Jewish Social Services also helps refugees with government paperwork, helps them find jobs and helps them enroll in English language classes if needed. It helps any children enroll in school.
Typically, the small nonprofit learns of a family coming to Dane County with anywhere from two days to a couple of weeks notice.
For example, as Berney was being interviewed in late September, she was awaiting a refugee family coming through a different refugee program. The notice was about a week before arrival. Some rapid work found an apartment quickly, but not in time for an immediate move in. “So we will be putting them in an extended stay hotel for two nights,” she said.

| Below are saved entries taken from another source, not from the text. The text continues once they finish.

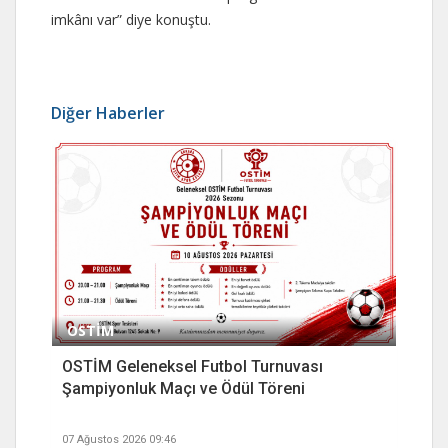
imkânı var” diye konuştu.
Diğer Haberler
OSTİM
OSTİM Geleneksel Futbol Turnuvası
Şampiyonluk Maçı ve Ödül Töreni
07 Ağustos 2026 09:46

It’s not completely clear how government refugee rules will apply to the impending arrival of the 25 Afghans, but at this time it seems they may not be eligible for cash assistance or food stamps, she said. Thus, if you’d like to be helpful, gift card donations are welcome. Either staff will use a card for refugee needs or literally hand a card over to a refugee family.
“We don’t have storage space for stuff,” Berney said.
The most helpful gift cards will be for Target, Woodmans, Walmart, Burlington Coat Factory or ten-packs for Madison buses, Berney said. Send to: Jewish Social Services, 6434 Enterprise Lane, Madison, WI 53719. Questions: (608) 442-4081.
“I really appreciate Jewish Social Services and also Open Doors for this apartment and all the stuff,” said an Afghan refugee named Khalid, speaking at a Sept. 1, 2021, 50th Apartment Celebration put on by Open Doors, as recorded by Spectrum News 1. Khalid, a special immigrant visa recipient and a translator, has one daughter and one son and has been in the United States for several years now.
100 more refugees
Jewish Social Services settles refugees regularly. They can come in waves, though there were far fewer refugees coming during the Trump administration, Berney said
Between May 28 and the end of August, Jewish Social Services resettled almost 50 refugees. For a small agency, that’s a lot all at once. Many of these recent refugees have come from either Afghanistan, fleeing even before the regime change, or from the Democratic Republic of the Congo.
In addition to the coming 25 refugees related to the Afghanistan regime change, often airlifted out, another 100 refugees from various places are to arrive in Dane County over the course of the next year.
“We’re already a resettlement agency so we had already agreed to resettle 100 refugees from all over the world,” Berney said. Some could come from Afghanistan.
“The Jewish value of welcoming the stranger is such an important value for Jewish Social Services,” Berney said. It’s important to care for the vulnerable, she said, “and who is more vulnerable than refugees?”